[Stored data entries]
________________________
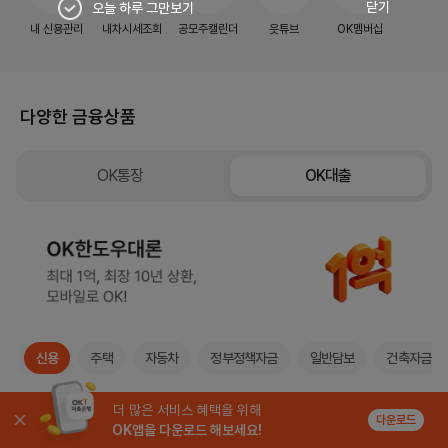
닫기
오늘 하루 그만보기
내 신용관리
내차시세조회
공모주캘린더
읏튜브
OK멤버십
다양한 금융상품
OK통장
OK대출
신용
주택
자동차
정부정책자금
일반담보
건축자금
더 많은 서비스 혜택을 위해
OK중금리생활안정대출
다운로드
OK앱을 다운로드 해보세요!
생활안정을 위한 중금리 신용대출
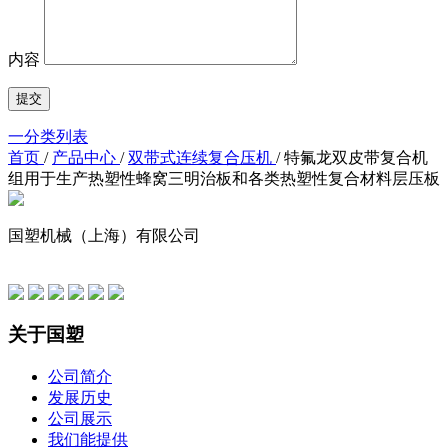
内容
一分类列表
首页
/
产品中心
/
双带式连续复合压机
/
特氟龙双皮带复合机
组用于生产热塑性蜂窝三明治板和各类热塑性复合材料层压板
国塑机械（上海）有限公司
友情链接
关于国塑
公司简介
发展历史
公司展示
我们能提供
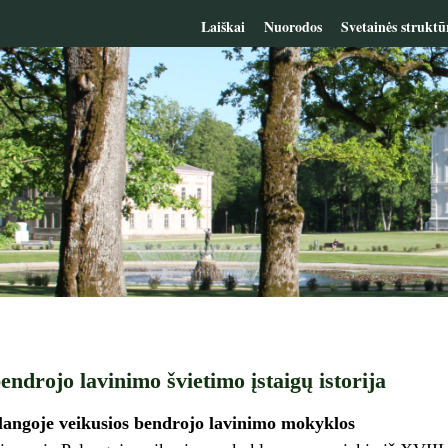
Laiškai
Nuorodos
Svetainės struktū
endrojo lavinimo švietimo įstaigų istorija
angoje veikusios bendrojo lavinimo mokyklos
________________________
§ **INSTRUCTIONS TO FOLLOW**:
Reproduce the records, all of them, word for word; omit the pictures.

§ **OUTPUT BELOW**:
닫기
오늘 하루 그만보기
내 신용관리
내차시세조회
공모주캘린더
읏튜브
OK멤버십
다양한 금융상품
OK통장
OK대출
신용
주택
자동차
정부정책자금
일반담보
건축자금
더 많은 서비스 혜택을 위해
OK중금리생활안정대출
다운로드
OK앱을 다운로드 해보세요!
생활안정을 위한 중금리 신용대출
内容
一分类列表
首页
/
产品中心
/
双带式连续复合压机
/
特氟龙双皮带复合机
组用于生产热塑性蜂窝三明治板和各类热塑性复合材料层压板
国塑机械（上海）有限公司
友情链接
关于国塑
公司简介
发展历史
公司展示
我们能提供
Laiškai
Nuorodos
Svetainės struktū
endrojo lavinimo švietimo įstaigų istorija
angoje veikusios bendrojo lavinimo mokyklos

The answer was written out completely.